* What you have to do
A bare number is the expected answer: the count of lines in the data holding "Tennis".

* Data records
====
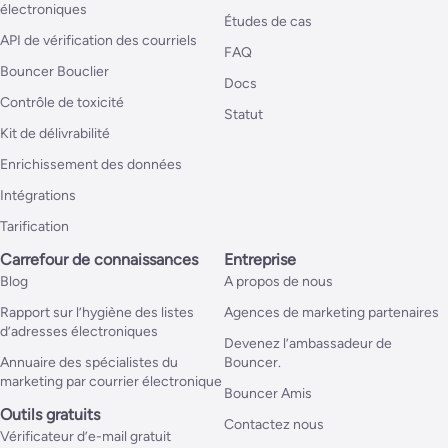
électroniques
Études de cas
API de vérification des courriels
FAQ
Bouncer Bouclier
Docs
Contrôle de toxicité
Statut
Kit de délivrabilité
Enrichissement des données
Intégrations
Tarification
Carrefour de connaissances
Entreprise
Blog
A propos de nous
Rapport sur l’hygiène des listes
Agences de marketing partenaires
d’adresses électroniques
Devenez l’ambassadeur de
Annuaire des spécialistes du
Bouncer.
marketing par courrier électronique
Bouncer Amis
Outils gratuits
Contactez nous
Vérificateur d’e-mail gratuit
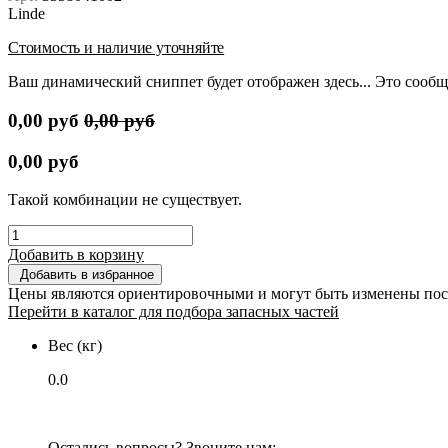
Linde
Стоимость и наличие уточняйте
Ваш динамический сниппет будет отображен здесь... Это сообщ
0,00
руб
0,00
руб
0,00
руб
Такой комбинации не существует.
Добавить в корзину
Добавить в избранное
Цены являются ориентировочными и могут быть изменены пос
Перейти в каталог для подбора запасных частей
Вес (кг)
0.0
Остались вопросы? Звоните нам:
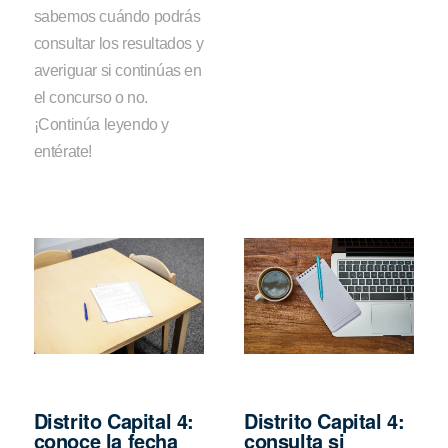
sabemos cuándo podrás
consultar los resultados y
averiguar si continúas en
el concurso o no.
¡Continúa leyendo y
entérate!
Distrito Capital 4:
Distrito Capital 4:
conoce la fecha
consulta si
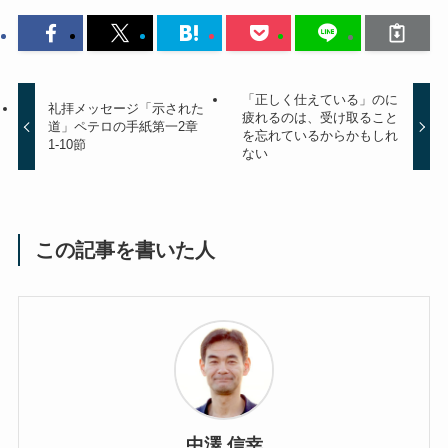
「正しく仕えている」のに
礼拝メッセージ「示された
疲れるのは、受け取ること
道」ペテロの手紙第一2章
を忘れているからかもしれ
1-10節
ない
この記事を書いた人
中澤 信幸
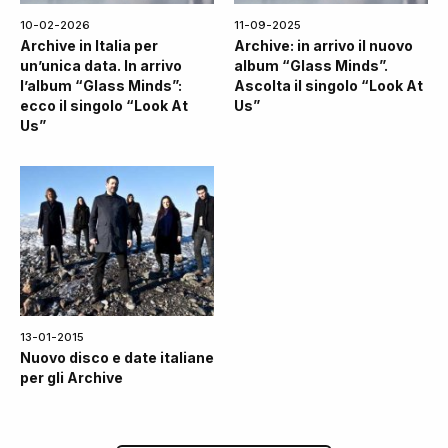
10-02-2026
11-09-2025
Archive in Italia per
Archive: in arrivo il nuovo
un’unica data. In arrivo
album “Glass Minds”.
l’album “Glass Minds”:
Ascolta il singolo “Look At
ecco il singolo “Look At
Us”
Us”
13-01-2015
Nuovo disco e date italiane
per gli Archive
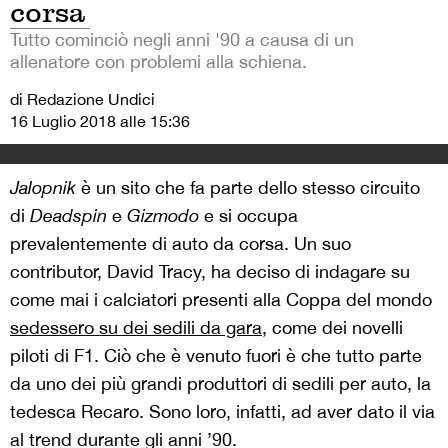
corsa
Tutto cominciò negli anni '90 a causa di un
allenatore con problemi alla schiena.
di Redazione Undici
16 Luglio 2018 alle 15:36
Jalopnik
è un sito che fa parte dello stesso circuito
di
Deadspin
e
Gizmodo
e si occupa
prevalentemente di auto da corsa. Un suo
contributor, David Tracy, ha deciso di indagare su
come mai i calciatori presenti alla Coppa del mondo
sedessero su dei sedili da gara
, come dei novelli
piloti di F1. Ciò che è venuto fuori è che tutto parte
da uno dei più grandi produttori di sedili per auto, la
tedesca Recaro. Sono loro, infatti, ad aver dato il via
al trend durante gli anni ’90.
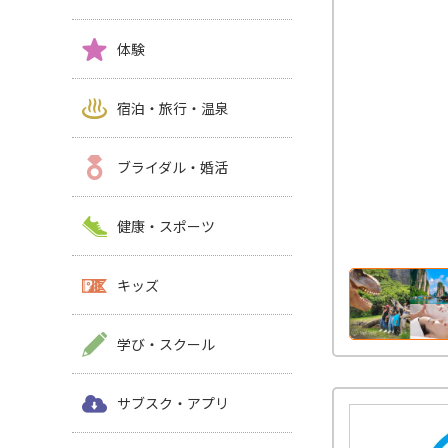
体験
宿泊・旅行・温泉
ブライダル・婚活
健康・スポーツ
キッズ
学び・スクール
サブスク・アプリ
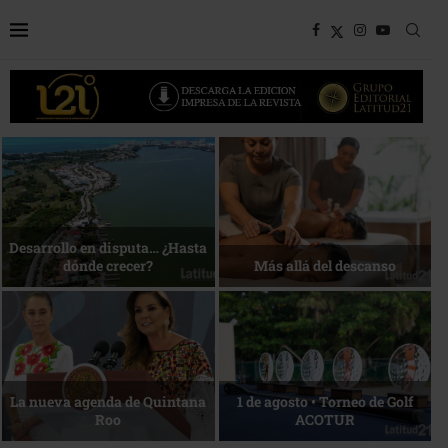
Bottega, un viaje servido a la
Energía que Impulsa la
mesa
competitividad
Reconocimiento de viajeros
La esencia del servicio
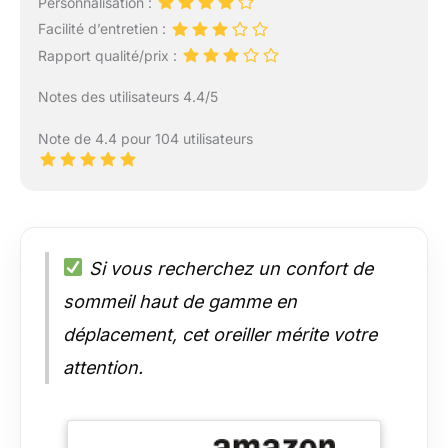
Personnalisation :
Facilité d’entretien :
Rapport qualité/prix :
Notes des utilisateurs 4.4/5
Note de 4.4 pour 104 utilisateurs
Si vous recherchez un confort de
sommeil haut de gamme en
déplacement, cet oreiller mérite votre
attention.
====
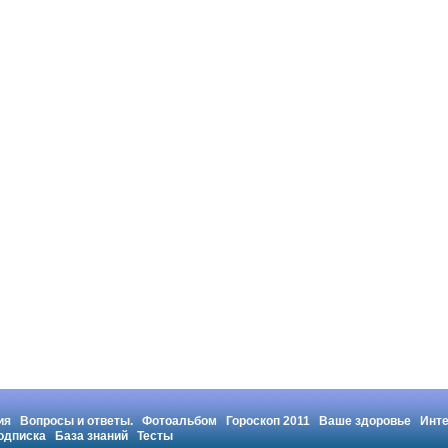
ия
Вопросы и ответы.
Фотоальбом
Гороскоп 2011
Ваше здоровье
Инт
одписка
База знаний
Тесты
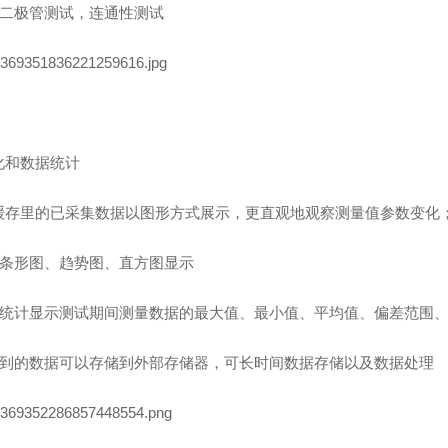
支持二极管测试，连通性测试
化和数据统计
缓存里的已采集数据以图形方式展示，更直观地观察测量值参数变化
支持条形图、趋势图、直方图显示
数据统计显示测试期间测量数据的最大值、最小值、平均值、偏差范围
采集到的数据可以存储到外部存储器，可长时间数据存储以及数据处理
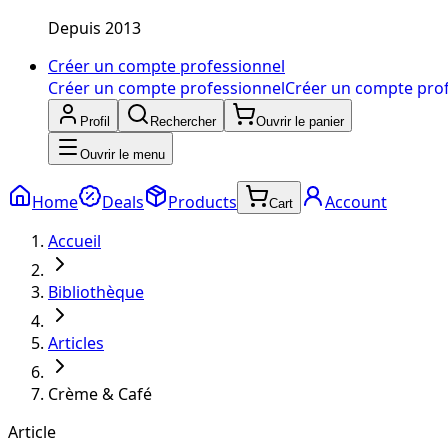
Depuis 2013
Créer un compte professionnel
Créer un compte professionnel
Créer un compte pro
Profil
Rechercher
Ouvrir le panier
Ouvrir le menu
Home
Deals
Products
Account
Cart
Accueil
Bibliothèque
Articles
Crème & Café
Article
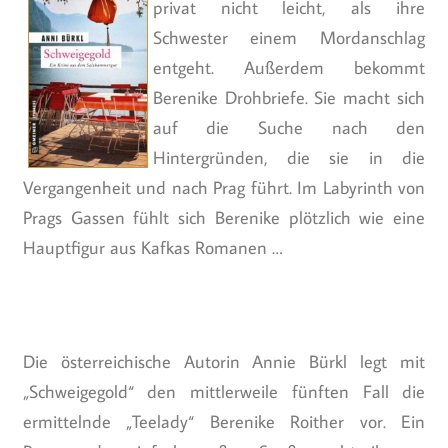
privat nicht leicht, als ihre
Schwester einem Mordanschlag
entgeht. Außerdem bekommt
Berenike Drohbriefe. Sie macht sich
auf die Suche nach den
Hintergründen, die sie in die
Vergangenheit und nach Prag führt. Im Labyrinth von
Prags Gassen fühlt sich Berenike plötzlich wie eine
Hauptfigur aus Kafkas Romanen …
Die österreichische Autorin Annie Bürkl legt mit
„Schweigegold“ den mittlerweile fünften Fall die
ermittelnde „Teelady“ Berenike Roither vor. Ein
====
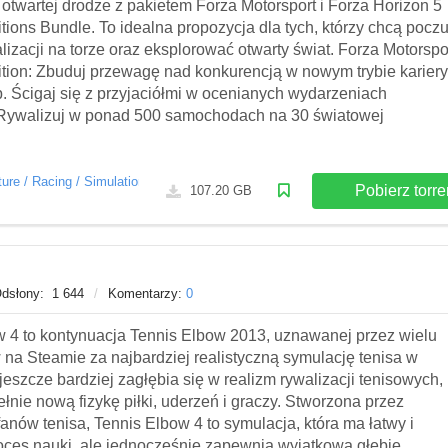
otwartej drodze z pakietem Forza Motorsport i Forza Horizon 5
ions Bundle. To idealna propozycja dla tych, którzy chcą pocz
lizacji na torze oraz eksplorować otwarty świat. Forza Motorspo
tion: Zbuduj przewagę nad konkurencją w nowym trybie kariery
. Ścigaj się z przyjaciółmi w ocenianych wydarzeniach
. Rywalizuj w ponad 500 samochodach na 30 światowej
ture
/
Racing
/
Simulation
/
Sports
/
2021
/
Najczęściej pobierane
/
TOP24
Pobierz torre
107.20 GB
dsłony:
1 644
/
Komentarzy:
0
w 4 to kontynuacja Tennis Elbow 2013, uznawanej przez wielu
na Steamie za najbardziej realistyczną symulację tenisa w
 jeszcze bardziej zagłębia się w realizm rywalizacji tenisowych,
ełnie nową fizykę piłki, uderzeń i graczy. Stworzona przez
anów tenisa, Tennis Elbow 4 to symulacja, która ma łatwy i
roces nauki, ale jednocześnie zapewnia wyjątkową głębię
====
* Response to the exercise
2